Ok, It was unfortunate to here about the folks out on the rig that lost their lives and had to go through this. My prayers go out to all the families touched by this.
Now, this is what I am confused about. I'm just a dumb mechanic, welder guy and I see them trying to cap the hole some 5000 feet below the ocean. I understand you could not have a "valve" that a fella could essentially turn off the hole thus capping it. However, I can't understand why on the thing Waaaaaayyyyyy down at the bottom of the world they would not have a safety valve, something that would shut automatically with some sort of pressure or Flow monitoring devise when it exceeds what would be considered normal. Don't know why there could not be something on the line going Wwwaaaayyyyyy down there that would serve as a safety release point? A coupling of sorts that would hold under XXXX amount of strain but in the likelyhood your rig was going to sink, get uprooted and drift with the ocean tide it would let go and a safety valve would close on the oil gushing side.

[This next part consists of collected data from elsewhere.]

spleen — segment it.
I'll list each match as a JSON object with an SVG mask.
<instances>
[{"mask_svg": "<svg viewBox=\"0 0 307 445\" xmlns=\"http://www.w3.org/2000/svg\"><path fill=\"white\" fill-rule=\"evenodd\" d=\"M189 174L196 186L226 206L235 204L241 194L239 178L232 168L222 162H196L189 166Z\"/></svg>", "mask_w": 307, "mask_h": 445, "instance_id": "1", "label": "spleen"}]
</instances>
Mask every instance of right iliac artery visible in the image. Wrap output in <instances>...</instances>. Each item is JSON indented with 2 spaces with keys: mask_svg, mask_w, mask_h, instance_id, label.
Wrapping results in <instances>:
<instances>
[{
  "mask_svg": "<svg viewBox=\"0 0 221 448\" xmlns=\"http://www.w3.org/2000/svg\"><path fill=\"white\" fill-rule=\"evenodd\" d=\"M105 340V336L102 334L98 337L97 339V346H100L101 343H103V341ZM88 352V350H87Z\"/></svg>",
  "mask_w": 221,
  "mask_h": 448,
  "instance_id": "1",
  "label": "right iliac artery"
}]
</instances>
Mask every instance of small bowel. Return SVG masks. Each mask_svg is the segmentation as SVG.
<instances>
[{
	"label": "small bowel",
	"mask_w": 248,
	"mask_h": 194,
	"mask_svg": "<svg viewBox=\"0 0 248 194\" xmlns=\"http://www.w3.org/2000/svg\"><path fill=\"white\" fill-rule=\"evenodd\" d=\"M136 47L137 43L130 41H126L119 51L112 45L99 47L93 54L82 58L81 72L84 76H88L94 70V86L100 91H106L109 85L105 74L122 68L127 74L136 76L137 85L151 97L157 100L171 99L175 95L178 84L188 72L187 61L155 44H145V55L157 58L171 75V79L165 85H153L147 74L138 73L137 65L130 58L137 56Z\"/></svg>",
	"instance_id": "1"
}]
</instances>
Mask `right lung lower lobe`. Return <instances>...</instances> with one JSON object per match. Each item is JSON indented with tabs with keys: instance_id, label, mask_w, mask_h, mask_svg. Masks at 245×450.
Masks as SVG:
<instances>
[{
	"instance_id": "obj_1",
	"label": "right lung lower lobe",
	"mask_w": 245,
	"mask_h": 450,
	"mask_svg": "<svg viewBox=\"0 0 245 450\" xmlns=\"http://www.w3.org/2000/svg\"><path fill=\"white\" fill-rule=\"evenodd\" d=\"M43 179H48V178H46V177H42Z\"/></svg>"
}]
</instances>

Now, I'm not trying to be some smart azz....ok, well that is just in my very nature so maybe a little. But I am curious as I sit here in front of the puter thing reading about how their 100 ton butt plug did not work because of the crystals forming within. Meanwhile back at the hall of justice oil gushes out making me wonder if I'll ever eat fish again. I mean really, engineers, officials standing around looking at the 100 ton butt plug scratchin' their heads saying, "hmmm??? Any ideas?". With the BILLIONS and BILLIONS.....TRILLIONS of dollars that these companies have made off of everyone of us, the 100 ton butt plug is the best they can come up with?? I mean, is this just a long tube running up out of the hole in the earth to the rig? Cut it off like a straw and Whoosh!! Free flowing mess?

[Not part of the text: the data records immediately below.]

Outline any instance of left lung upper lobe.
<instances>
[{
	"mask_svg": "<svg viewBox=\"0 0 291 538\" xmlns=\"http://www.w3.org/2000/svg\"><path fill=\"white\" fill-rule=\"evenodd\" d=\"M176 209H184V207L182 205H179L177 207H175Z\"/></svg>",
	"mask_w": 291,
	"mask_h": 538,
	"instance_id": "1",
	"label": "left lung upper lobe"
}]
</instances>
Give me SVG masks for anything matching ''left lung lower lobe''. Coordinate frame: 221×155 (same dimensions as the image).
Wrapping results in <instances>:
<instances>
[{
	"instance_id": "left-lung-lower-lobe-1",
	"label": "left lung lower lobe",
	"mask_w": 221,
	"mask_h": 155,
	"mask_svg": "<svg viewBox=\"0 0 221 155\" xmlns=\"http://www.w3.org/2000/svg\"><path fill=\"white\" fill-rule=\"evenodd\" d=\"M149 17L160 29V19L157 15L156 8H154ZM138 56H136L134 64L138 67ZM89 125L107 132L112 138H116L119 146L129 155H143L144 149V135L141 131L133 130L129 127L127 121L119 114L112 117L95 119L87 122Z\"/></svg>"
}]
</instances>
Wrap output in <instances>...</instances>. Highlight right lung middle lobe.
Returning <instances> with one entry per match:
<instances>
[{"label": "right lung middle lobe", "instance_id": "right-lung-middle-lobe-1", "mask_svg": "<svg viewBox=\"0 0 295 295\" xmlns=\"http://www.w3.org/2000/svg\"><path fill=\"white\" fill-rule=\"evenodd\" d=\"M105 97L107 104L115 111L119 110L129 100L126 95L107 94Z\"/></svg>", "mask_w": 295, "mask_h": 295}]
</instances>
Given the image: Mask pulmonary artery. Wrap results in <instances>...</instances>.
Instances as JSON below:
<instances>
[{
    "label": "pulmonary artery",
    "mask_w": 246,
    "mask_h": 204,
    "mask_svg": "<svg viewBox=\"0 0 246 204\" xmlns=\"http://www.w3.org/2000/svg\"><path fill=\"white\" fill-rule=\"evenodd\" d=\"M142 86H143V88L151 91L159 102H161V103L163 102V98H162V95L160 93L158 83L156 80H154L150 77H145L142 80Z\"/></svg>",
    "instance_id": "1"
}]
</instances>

If I am missing something, as I most likely am, please enlighten me as I do NOT know all and never will and if I am missing something I will learn and probably write in a later post, "Oh, ok I see now I understand."
Help me understand,
signed,
Confused
Thanks Henry, excellent vids and reading that pdf. That Piper Alpha vid was something else! Melted the whole darn rig!! I am no longer confused, first video after the metal plate on the pipe went boom the control room supervisro "pushes the emergency shutdown button" shutting down the rig, closing the valves in the pipes. Also liked the vid of the Marlin, dumb fish kept swimming back into the thing!
Thanks again,
Shawn
Cummins,
Brazilian newspapers reported that, in fact, there should have been a "safety" valve on the wellhead to prevent an oil spillage if something went wrong, but, in order to save a few thousands dollars, they (British Petroleum), decided not to put it.
First comment. I wrote "safety" between brackets because, of course, it's not the same safety valve we're accostumed to see on a boiler or a compressed air storage vessel.
Second comment. Along my many and many years of professional life I've seen a few times (just a few, fortunately) the same thing: in order to save a handful of dollars, millions are lost afterwards because of an accident that would have been avoided if the safety requirements were observed.
Third comment. You Gentlemen know how newspapers are: they like to inflate a simple case and turn it as a complicated one, so I won't sware that what Brazilian newspapers say it's true.